Fabrice : « Je pense que les choses se créent de manière naturelle, on voit que chacun des écosystèmes à ses concentrations. Par exemple, dans la Silicone Valley c’est le big data, le social, le hardtech, à New York les start-ups font des choses complètement différentes, comme l’impression 3D, la finance, la mode. Il serait à priori logique que les start-ups franco-francaises aient leurs concentrations propres et tirent partie des atouts formidables que l’on a en France. Ceci dit, il y a des bases pour favoriser l’écosystème comme par exemple la flexibilité au niveau du marché du travail, des règlementations plus simples qui permettrait d’opérer plus facilement. Après, dans la mesure ou l’on crée de la flexibilité et de la liberté d’expression, une société qui va se créer en France va utiliser les atouts français. En réalité on a pas mal d’atouts, on a beaucoup d’ingénieurs talentueux, beaucoup de gens créatifs, des entreprises solides.. Nous sommes les créateurs d’un art de vivre et d’une culture qui est exceptionnelle.»

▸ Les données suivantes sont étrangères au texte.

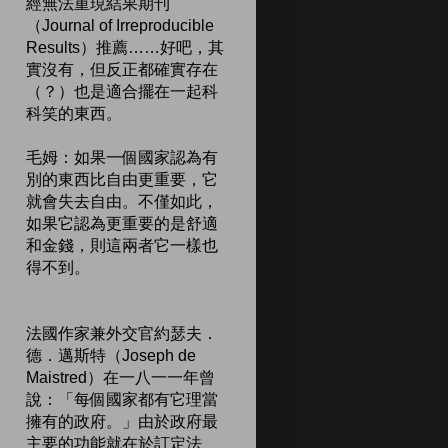
經無法重現結果期刊
（Journal of Irreproducible
Results）推薦……好吧，其
實沒有，但反正都確實存在
（？）也是適合擺在一起科
科笑的東西。
毛姆：如果一個國家認為有
別的東西比自由更重要，它
就會失去自由。不僅如此，
如果它認為更重要的是舒適
和金錢，則這兩者它一樣也
得不到。
法國作家兼外交官約瑟夫．
德．邁斯特（Joseph de
Maistred）在一八一一年曾
說：「每個國家都有它理當
擁有的政府。」由於政府最
主要的功能就在於訂定法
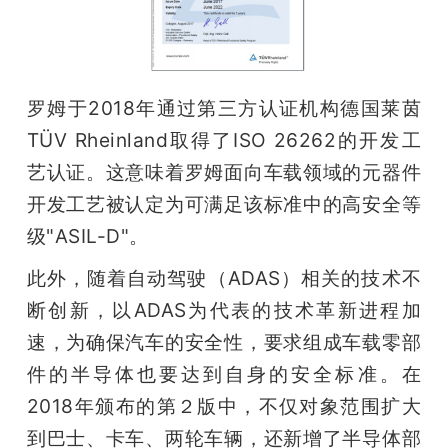
罗姆于2018年通过第三方认证机构德国莱茵
TÜV Rheinland取得了ISO 26262的开发工
艺认证。这意味着罗姆面向车载领域的元器件
开发工艺被认定为可满足该标准中的高安全等
级"ASIL-D"。
此外，随着自动驾驶（ADAS）相关的技术不
断创新，以ADAS为代表的技术革新进程加
速，为确保汽车的安全性，要求组成车载零部
件的半导体也要达到自身的安全标准。在
2018年颁布的第２版中，不仅对象范围扩大
到巴士、卡车、两轮车辆，还新增了半导体部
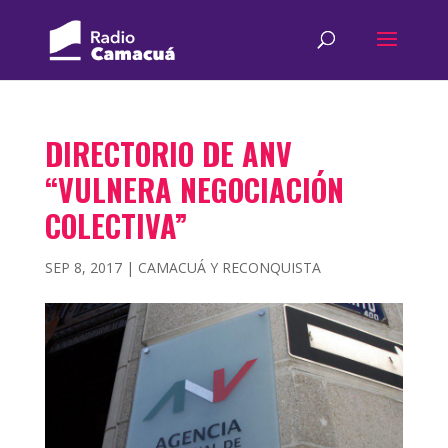
DIRECTORIO DE ANV
“VULNERA NEGOCIACIÓN
COLECTIVA”
SEP 8, 2017
|
CAMACUÁ Y RECONQUISTA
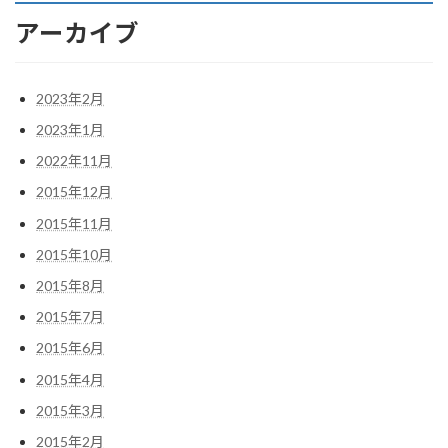
アーカイブ
2023年2月
2023年1月
2022年11月
2015年12月
2015年11月
2015年10月
2015年8月
2015年7月
2015年6月
2015年4月
2015年3月
2015年2月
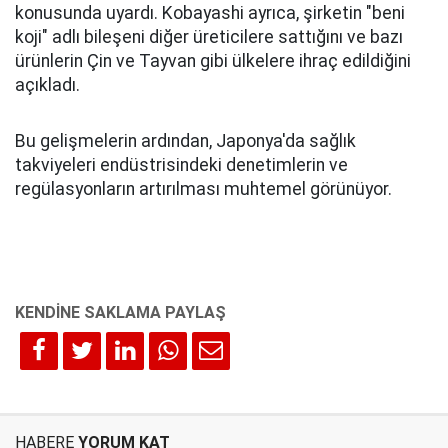
konusunda uyardı. Kobayashi ayrıca, şirketin "beni
koji" adlı bileşeni diğer üreticilere sattığını ve bazı
ürünlerin Çin ve Tayvan gibi ülkelere ihraç edildiğini
açıkladı.
Bu gelişmelerin ardından, Japonya'da sağlık
takviyeleri endüstrisindeki denetimlerin ve
regülasyonların artırılması muhtemel görünüyor.
HABERE
YORUM KAT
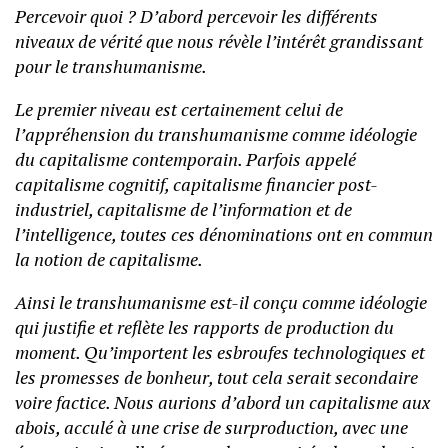
Percevoir quoi ? D’abord percevoir les différents
niveaux de vérité que nous révèle l’intérêt grandissant
pour le transhumanisme.
Le premier niveau est certainement celui de
l’appréhension du transhumanisme comme idéologie
du capitalisme contemporain. Parfois appelé
capitalisme cognitif, capitalisme financier post-
industriel, capitalisme de l’information et de
l’intelligence, toutes ces dénominations ont en commun
la notion de capitalisme.
Ainsi le transhumanisme est-il conçu comme idéologie
qui justifie et reflète les rapports de production du
moment. Qu’importent les esbroufes technologiques et
les promesses de bonheur, tout cela serait secondaire
voire factice. Nous aurions d’abord un capitalisme aux
abois, acculé à une crise de surproduction, avec une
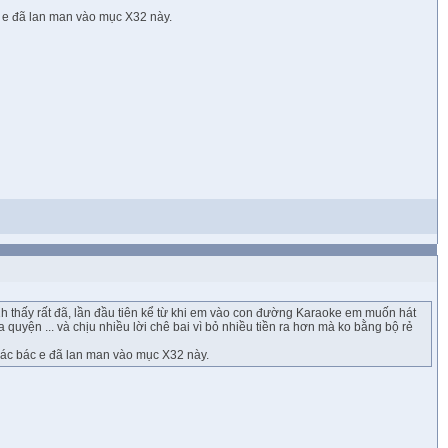
c e đã lan man vào mục X32 này.
h thấy rất đã, lần đầu tiên kể từ khi em vào con đường Karaoke em muốn hát
 quyện ... và chịu nhiều lời chê bai vì bỏ nhiều tiền ra hơn mà ko bằng bộ rẻ
các bác e đã lan man vào mục X32 này.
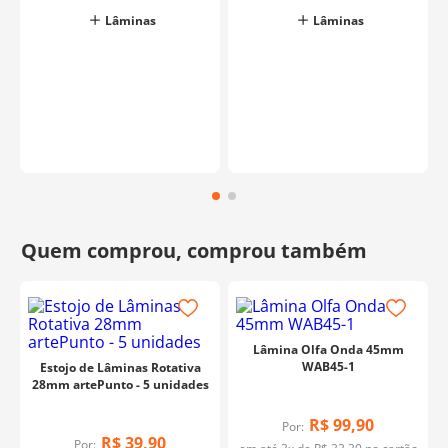
Lâminas
Lâminas
o
Lâmina Olfa Onda 45mm
WAB45-1
Estojo de Lâminas Rotativa
28mm artePunto - 5 unidades
R$
99
,
90
Por:
R$
39
,
90
Por:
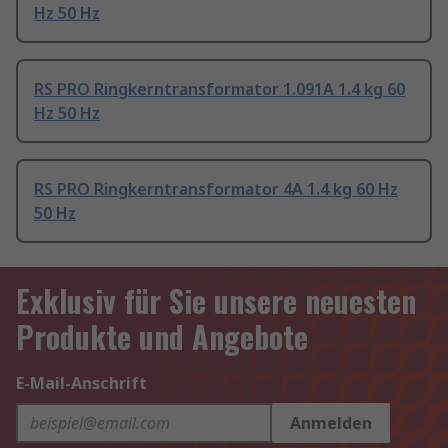
Hz 50 Hz
RS PRO Ringkerntransformator 1.091A 1.4 kg 60
Hz 50 Hz
RS PRO Ringkerntransformator 4A 1.4 kg 60 Hz
50 Hz
Exklusiv für Sie unsere neuesten
Produkte und Angebote
E-Mail-Anschrift
Anmelden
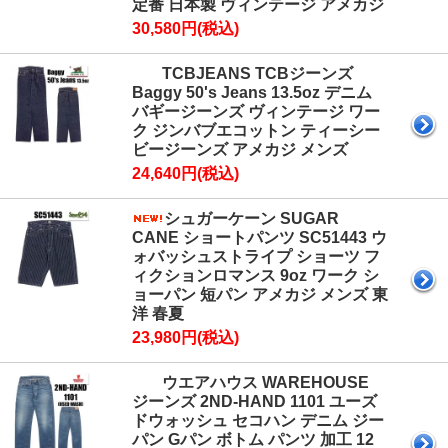
定番 日本製 ヴィンテージ アメカジ
30,580円(税込)
TCBJEANS TCBジーンズ
Baggy 50's Jeans 13.5oz デニム
バギージーンズ ヴィンテージ ワー
ク ジンバブエコットン ティーシー
ビージーンズ アメカジ メンズ
24,640円(税込)
シュガーケーン SUGAR
CANE ショートパンツ SC51443 ウ
ォバッシュストライプ ショーツ フ
ィクションロマンス 9oz ワーク シ
ョーパン 短パン アメカジ メンズ 東
洋 春夏
23,980円(税込)
ウエアハウス WAREHOUSE
ジーンズ 2ND-HAND 1101 ユーズ
ドウォッシュ セコハン デニム ジー
パン Gパン ボトム パンツ 加工 12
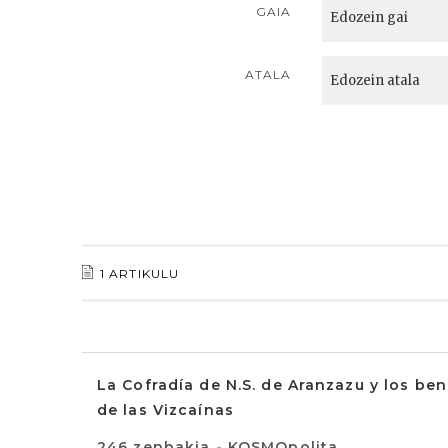
GAIA
ATALA
1 ARTIKULU
La Cofradía de N.S. de Aranzazu y los be
de las Vizcaínas
246 zenbakia - KOSMOpolita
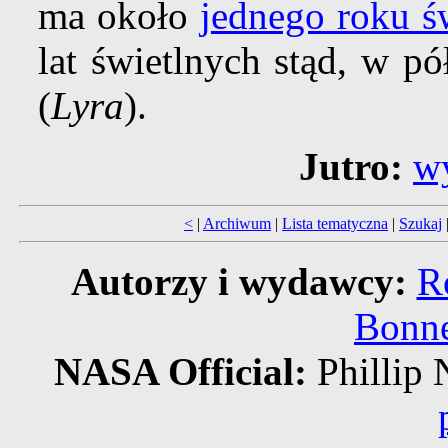
ma około
jednego roku ś
lat świetlnych stąd, w 
(
Lyra
).
Jutro:
w
<
|
Archiwum
|
Lista tematyczna
|
Szukaj
Autorzy i wydawcy:
R
Bonne
NASA Official:
Philli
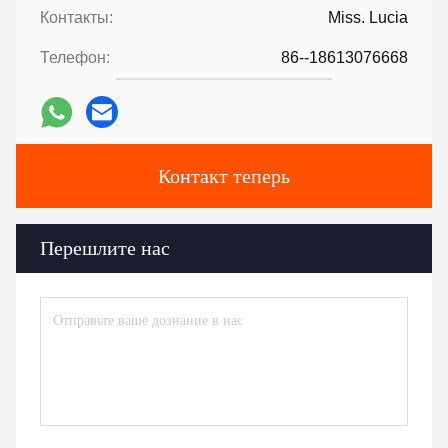
Контакты:
Miss. Lucia
Телефон:
86--18613076668
Контакт теперь
Перешлите нас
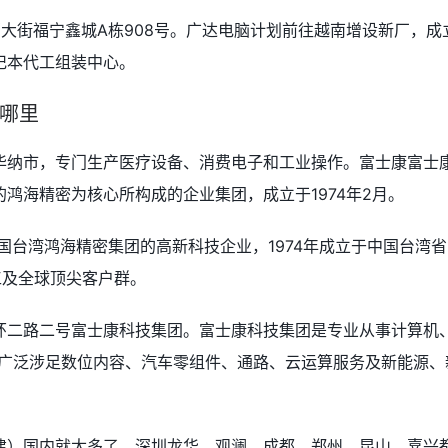
大街福宁鑫城A栋908号。广达电脑计划前往越南增设新厂，成
记本代工组装中心。
哪里
华纳市，专门生产医疗设备、消费电子和工业操作。富士康富士
鸿海精密为核心所构成的企业集团，成立于1974年2月。
国台湾鸿海精密集团的高新科技企业，1974年成立于中国台湾省
工及全球顶尖客户群。
环二路二号富士康科技集团。富士康科技集团是专业从事计算机
，广泛涉足数位内容、汽车零组件、通路、云运算服务及新能源、
建）国内就太多了，深圳龙华，观澜，成都，郑州，昆山，嘉兴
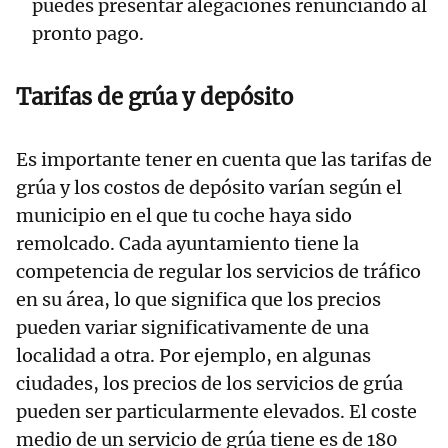
puedes presentar alegaciones renunciando al
pronto pago.
Tarifas de grúa y depósito
Es importante tener en cuenta que las tarifas de
grúa y los costos de depósito varían según el
municipio en el que tu coche haya sido
remolcado. Cada ayuntamiento tiene la
competencia de regular los servicios de tráfico
en su área, lo que significa que los precios
pueden variar significativamente de una
localidad a otra. Por ejemplo, en algunas
ciudades, los precios de los servicios de grúa
pueden ser particularmente elevados. El coste
medio de un servicio de grúa tiene es de 180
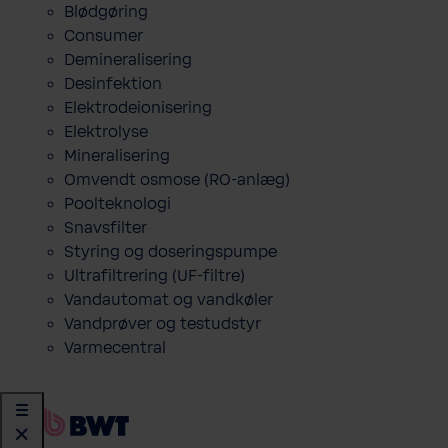
Blødgøring
Consumer
Demineralisering
Desinfektion
Elektrodeionisering
Elektrolyse
Mineralisering
Omvendt osmose (RO-anlæg)
Poolteknologi
Snavsfilter
Styring og doseringspumpe
Ultrafiltrering (UF-filtre)
Vandautomat og vandkøler
Vandprøver og testudstyr
Varmecentral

Steve Jobs disait, la France a énormément d’atouts, de très bons ingénieurs, une bonne économie, des gens créatifs… L’un des problèmes majeurs qui empêche la France de devenir un leader mondial dans le domaine du numérique est simplement le fait que nous ne valorisons pas assez l’échec.

Fabrice : « Il faut échouer pour réussir, et pas uniquement dans l’absolu, mais il faut échouer au jour le jour. Quand je dois lever des fonds auprès des capitaux risqueurs cela ne marche pas à tous les coups, loin de là. Sur 1000 investisseurs, il y en a 999 qui disent non, mais il en suffit d’un qui dise oui, et cela se voit aussi dans des détails. Par exemple, lorsque je mets en place un site web, on échoue tout le temps, parfois mon intuition me dit que tel bouton doit être vert, mais en réalité le mieux serait qu’il soit orange, c’est une forme d’échec. Il faut tester, on fait beaucoup d’erreurs, mais on réitère rapidement et c’est comme cela que l’on s’améliore. D’un point de vue législatif, aux Etat-Unis par exemple, si l’entreprise coule, on se déclare en faillite, on perd notre entreprise, mais les dettes ne nous suivent pas toute notre vie, ce qui n’est malheureusement pas le cas en France où si l’on fait faillite, les dettes peuvent nous poursuivre longtemps après. Cet état de fait limite la prise de risque, personne n’a envie de traîner des dettes toute sa vie !»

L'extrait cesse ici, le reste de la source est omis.